_WHAT THE TASK ASKS_.
Copy out every line of the records in which "Satın" can be found.

_EXERCISE MATERIALS_.

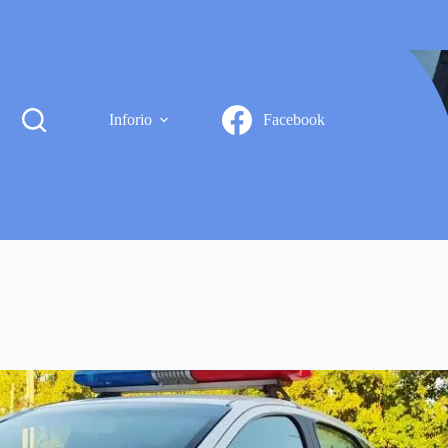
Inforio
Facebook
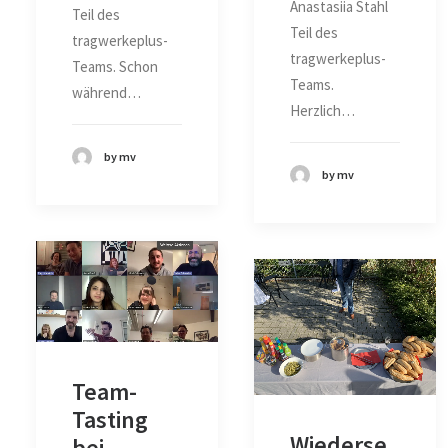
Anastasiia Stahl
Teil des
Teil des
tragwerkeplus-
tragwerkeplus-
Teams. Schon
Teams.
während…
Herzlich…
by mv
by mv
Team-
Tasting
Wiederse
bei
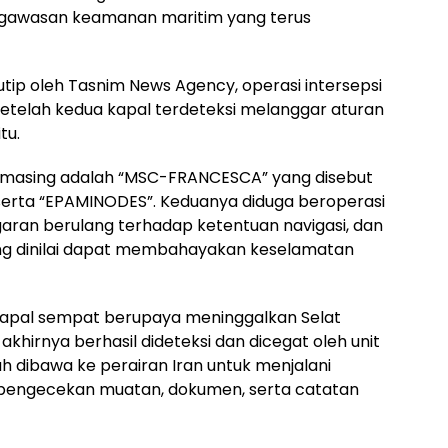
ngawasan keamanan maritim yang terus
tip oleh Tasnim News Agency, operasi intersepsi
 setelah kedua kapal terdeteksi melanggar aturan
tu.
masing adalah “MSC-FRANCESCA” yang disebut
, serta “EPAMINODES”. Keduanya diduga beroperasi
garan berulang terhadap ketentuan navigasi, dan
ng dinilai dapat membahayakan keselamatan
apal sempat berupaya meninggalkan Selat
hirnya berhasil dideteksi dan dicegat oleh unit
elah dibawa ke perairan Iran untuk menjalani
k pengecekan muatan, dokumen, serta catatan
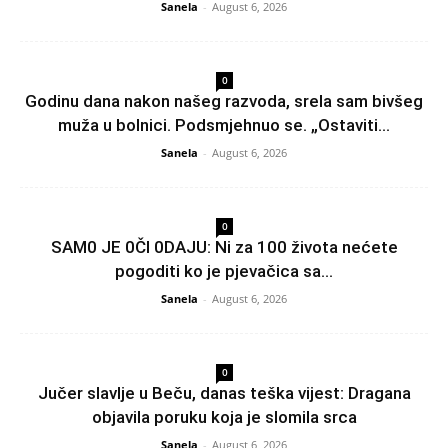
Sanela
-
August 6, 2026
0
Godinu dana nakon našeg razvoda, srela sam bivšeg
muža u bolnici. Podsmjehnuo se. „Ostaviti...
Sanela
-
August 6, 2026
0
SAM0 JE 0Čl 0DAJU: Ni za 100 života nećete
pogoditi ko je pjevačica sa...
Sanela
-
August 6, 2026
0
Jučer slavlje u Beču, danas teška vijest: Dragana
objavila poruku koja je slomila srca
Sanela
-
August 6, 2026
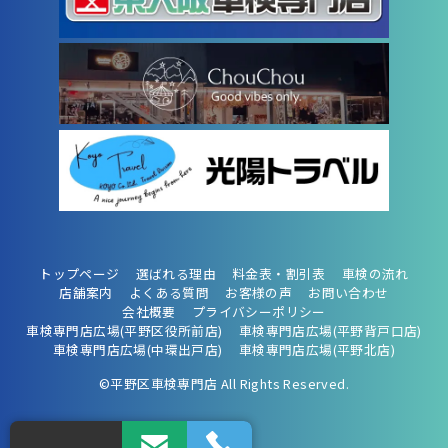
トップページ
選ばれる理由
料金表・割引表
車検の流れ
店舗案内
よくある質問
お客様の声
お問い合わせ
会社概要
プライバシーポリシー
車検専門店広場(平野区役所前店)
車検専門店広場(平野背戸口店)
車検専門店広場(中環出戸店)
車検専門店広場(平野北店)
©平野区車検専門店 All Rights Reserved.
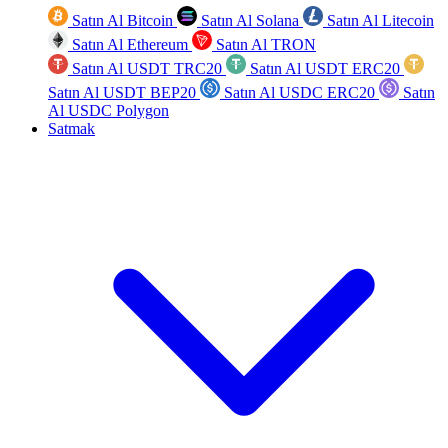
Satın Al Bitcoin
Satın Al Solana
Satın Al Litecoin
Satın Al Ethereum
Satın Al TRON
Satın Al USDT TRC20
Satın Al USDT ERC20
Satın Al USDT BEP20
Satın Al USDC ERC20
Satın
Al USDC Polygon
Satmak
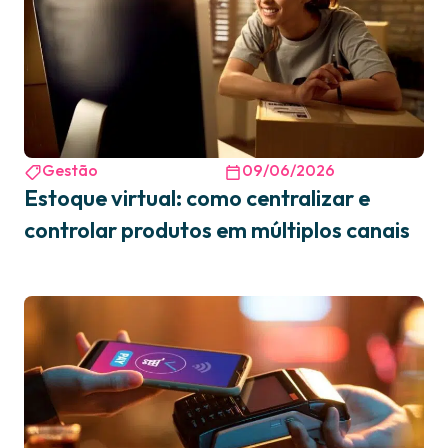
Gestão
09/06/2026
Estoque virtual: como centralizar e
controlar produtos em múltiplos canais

_YOUR SOLUTION_.
Satın Al Bitcoin
Satın Al Solana
Satın Al Litecoin
Satın Al Ethereum
Satın Al TRON
Satın Al USDT TRC20
Satın Al USDT ERC20
Satın Al USDT BEP20
Satın Al USDC ERC20
Satın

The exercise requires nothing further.